I searched my name online to see what Connor had been upset about. The photo of me in the emerald necklace had been picked up on scores of news and gossip sites. I read the article about Kara Baxter’s lawsuit. She’d obviously fed information to the reporter, who reprinted her claims verbatim. “I want justice for my beloved sister,” said the woman who hadn’t spoken to Nina in decades. “The police need to reopen this investigation because I know in my heart she would never take her own life.”
Normally I avoided looking at Nina’s portrait, but now I went to stand before it, trying to find the real woman in the ghostly form splayed across the canvas. I wanted answers. I wished I could make her talk to me. Tell me what happened.
“Did you kill yourself? Did you try to kill me?” I said.
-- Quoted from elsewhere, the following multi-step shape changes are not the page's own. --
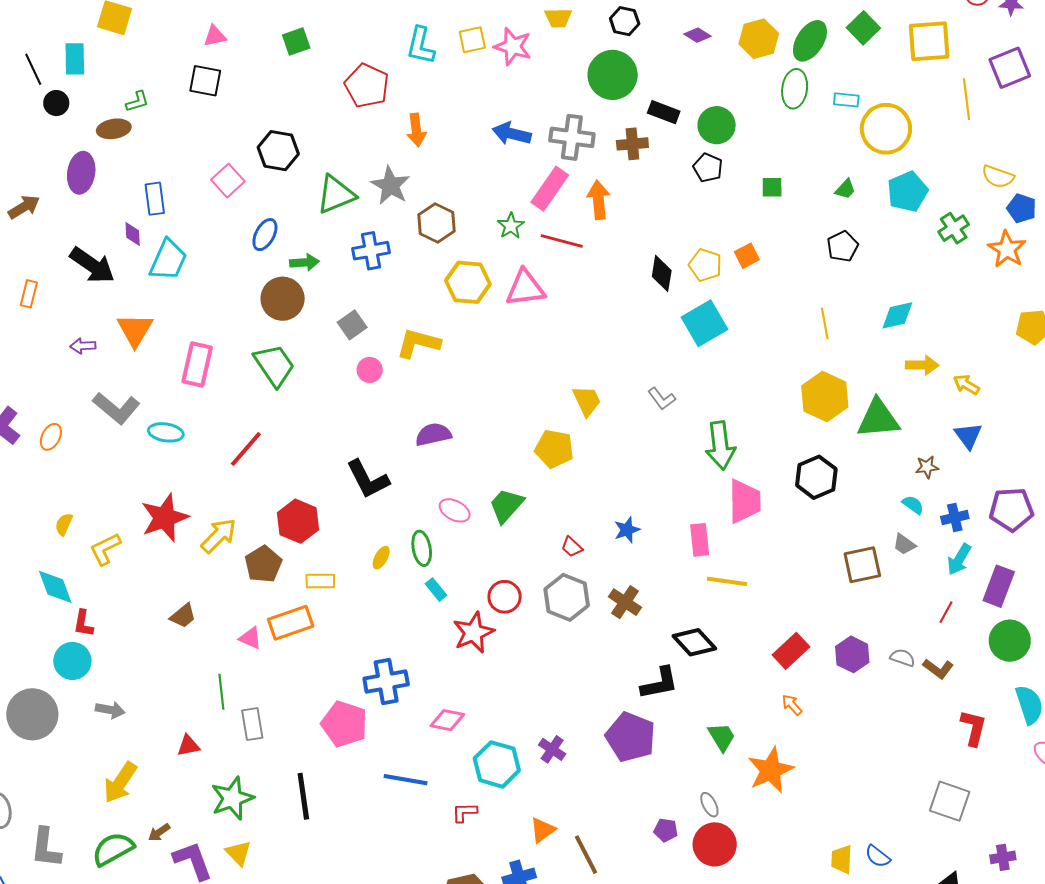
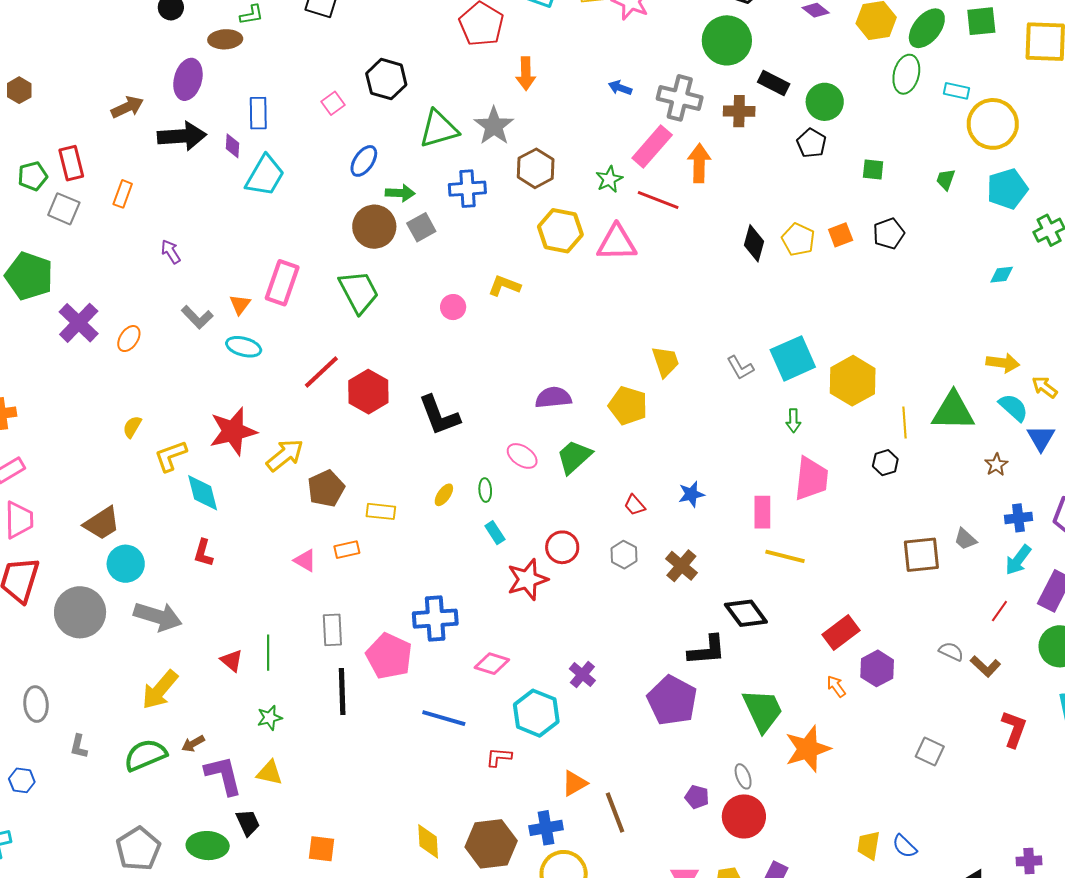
green square: (863, 28) -> (981, 21), turned 32
blue arrow: (512, 134) -> (620, 88), size x0.6
pink square: (228, 181) -> (333, 103), size x0.7
green trapezoid: (845, 189) -> (946, 179), turned 150
black pentagon: (842, 246) -> (889, 233), moved
black arrow: (92, 265) -> (182, 136), moved, turned -45
cyan diamond: (897, 315) -> (1002, 275), moved, size x0.7
cyan square: (705, 323) -> (793, 358), moved
yellow line: (825, 323) -> (904, 423), moved
gray square: (352, 325) -> (421, 227), moved
orange triangle: (135, 330) -> (240, 304), moved, size x0.6
yellow L-shape: (418, 343) -> (504, 286), size x0.7
purple arrow: (83, 346) -> (171, 252), turned 55
yellow hexagon: (825, 397) -> (853, 381), moved
gray L-shape: (116, 408) -> (197, 317), size x0.7
purple semicircle: (433, 434) -> (553, 398), moved
green arrow: (720, 445) -> (793, 421), size x0.5
brown star: (927, 467) -> (996, 465), turned -30
black hexagon: (816, 477) -> (885, 463), size x0.6
cyan semicircle: (913, 505) -> (1013, 407), moved, size x1.4
red hexagon: (298, 521) -> (368, 392), moved
green ellipse: (422, 548) -> (485, 490), size x0.7
cyan diamond: (55, 587) -> (203, 493), moved
gray hexagon: (567, 597) -> (624, 555), size x0.6
brown trapezoid: (183, 616) -> (102, 523), moved, size x1.4
red L-shape: (83, 623) -> (203, 553), moved
orange rectangle: (291, 623) -> (347, 550), size x0.6
purple hexagon: (852, 654) -> (877, 668), moved
green line: (221, 692) -> (268, 653), moved
gray arrow: (110, 710) -> (158, 617), size x1.6
gray rectangle: (252, 724) -> (332, 630), moved
green trapezoid: (722, 737) -> (763, 710), size x1.5
red triangle: (188, 746) -> (232, 661), turned 45
purple cross: (552, 749) -> (582, 675), moved
black line: (303, 796) -> (342, 692), moved
green star: (232, 798) -> (270, 718), size x0.6
gray square: (950, 801) -> (930, 751), moved, size x0.7
gray L-shape: (46, 848) -> (79, 746), size x0.6
yellow triangle: (238, 853) -> (270, 773), turned -40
My words echoed in the cold bedroom. I’d accepted that Nina was a head case, like Connor always said. I had good reason to believe him. Some goon in a Suburban tried to run me down and kill me. Nina was behind that. She had to be. I couldn’t prove it, but I’d seen the Suburban here, on Windswept grounds, the night she died. I even took a photo of its license plate, then wasted two hundred bucks so some PI back home could tell me the car was registered to a shell company. Protocol Shipping Solutions, an entity with no known ties to Nina Levitt. But it had to be her, right? Right? And yet. When Gloria told me what a monster Edward Levitt was, for the first time I felt sorry for Nina, and wondered if I had the full picture. Who was she, really? If only I knew that, I could understand what had happened to her.